### TASK DIRECTIONS
Without the pictures, set down every line of the data exactly.

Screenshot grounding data
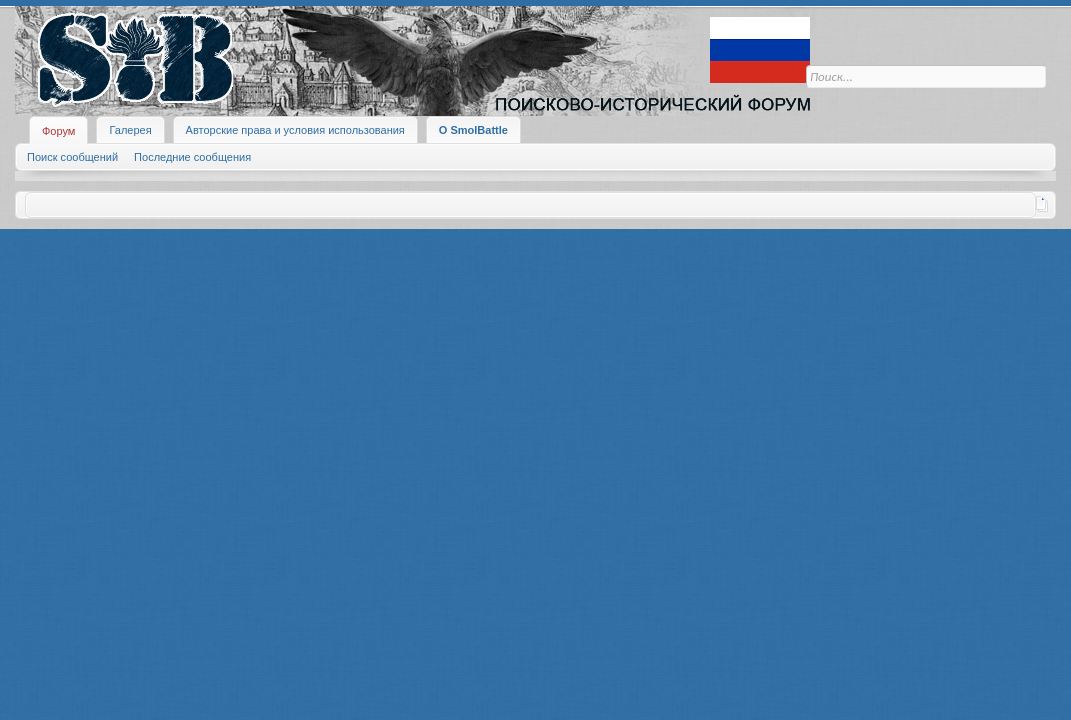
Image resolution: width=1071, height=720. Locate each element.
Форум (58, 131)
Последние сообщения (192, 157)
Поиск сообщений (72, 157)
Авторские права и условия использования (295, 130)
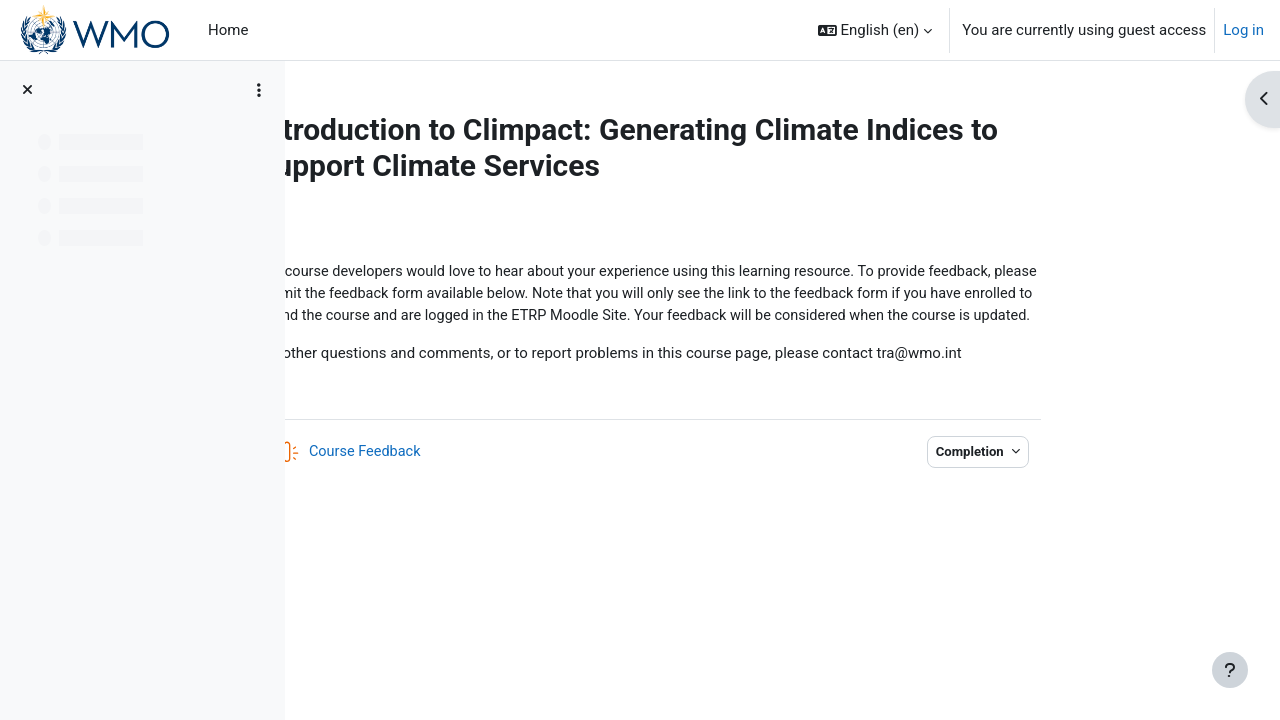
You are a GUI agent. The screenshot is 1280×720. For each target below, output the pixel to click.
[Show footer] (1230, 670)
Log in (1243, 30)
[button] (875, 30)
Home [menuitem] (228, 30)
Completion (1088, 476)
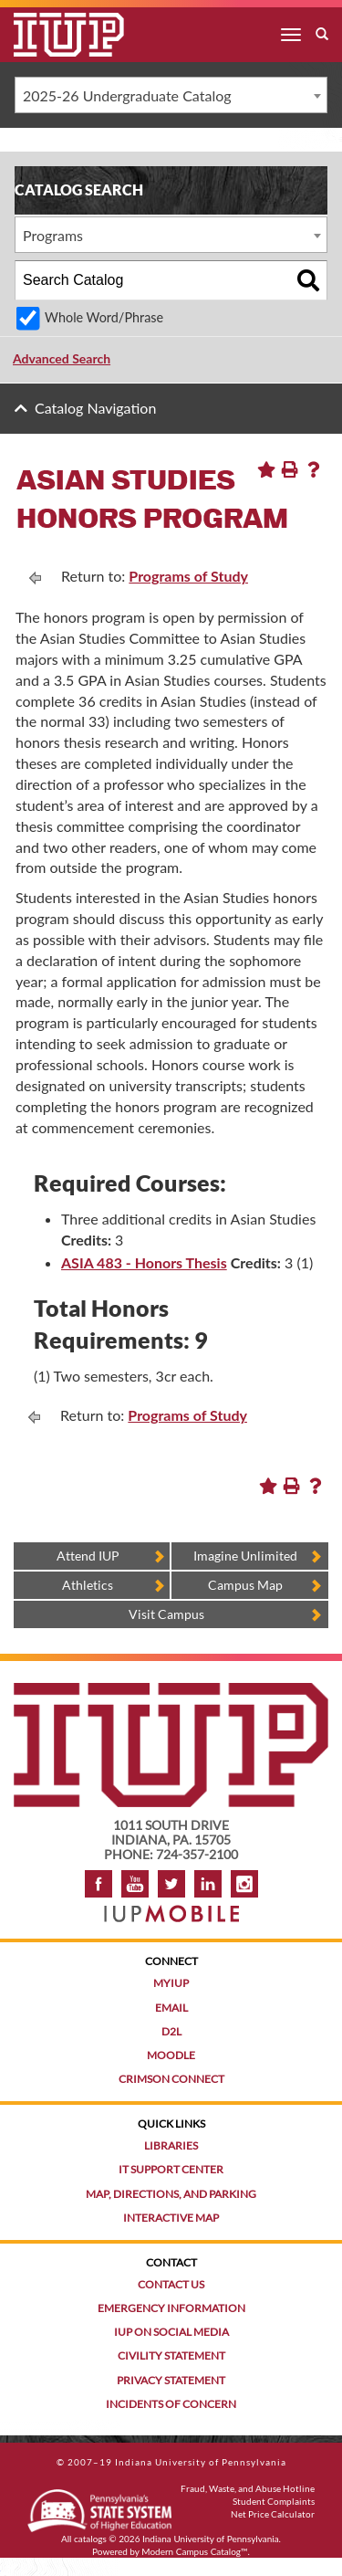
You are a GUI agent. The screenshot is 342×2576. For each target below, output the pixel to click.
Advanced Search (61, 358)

### ANSWER TO THIS PROBLEM
Image resolution: width=1071, height=720. Locate each element.
Форум (58, 131)
Последние сообщения (192, 157)
Поиск сообщений (72, 157)
Авторские права и условия использования (295, 130)
You are a GUI agent. The screenshot is 1280×720. For each target below, output the pixel to click.
[Show footer] (1230, 670)
Log in (1243, 30)
[button] (875, 30)
Home [menuitem] (228, 30)
Completion (1088, 476)
You are a GUI agent. The screenshot is 342×2576. For each target below, output the pixel to click.
Advanced Search (61, 358)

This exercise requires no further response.